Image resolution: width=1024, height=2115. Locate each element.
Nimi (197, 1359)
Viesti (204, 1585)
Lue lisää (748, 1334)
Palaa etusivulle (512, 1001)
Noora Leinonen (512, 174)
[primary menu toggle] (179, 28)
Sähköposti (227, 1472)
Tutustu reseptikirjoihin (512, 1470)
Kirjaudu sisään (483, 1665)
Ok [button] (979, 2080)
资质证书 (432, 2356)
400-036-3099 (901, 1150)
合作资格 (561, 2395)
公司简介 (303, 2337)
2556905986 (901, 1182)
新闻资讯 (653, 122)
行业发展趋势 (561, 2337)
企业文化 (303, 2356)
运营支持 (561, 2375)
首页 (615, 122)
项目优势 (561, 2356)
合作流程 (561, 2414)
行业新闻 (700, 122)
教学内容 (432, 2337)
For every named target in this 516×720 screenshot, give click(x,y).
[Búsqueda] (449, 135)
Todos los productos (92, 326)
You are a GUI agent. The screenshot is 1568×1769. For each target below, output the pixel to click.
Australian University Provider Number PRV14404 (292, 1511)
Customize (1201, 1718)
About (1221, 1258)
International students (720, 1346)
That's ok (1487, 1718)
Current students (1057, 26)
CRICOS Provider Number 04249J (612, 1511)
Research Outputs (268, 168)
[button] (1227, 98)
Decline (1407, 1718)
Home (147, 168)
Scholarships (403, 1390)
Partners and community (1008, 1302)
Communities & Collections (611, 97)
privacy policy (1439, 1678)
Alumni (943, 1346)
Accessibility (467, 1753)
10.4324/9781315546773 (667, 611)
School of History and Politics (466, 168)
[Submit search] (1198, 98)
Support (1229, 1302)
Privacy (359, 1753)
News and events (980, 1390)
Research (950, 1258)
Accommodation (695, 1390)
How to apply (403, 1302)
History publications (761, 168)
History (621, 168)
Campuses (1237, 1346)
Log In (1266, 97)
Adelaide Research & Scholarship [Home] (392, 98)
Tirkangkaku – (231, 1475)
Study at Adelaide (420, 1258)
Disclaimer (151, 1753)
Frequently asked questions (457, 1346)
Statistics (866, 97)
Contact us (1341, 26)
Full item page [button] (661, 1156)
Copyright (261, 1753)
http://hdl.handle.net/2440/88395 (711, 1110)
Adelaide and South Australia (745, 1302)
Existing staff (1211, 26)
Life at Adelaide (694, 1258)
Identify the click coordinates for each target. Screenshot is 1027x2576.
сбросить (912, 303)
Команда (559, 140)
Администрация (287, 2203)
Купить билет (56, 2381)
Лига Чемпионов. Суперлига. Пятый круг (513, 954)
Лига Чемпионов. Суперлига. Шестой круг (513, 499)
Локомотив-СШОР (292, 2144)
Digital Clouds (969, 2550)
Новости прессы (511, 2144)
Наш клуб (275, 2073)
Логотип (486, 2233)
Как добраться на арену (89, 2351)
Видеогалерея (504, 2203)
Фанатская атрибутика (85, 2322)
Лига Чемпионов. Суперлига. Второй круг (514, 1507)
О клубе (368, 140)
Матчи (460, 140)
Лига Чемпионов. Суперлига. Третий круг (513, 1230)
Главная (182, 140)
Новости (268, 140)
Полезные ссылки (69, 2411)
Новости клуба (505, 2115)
....
Identify the lines above that contain the word "Новости", then copy them.

Новости прессы (511, 2144)
Новости (268, 140)
Новости клуба (505, 2115)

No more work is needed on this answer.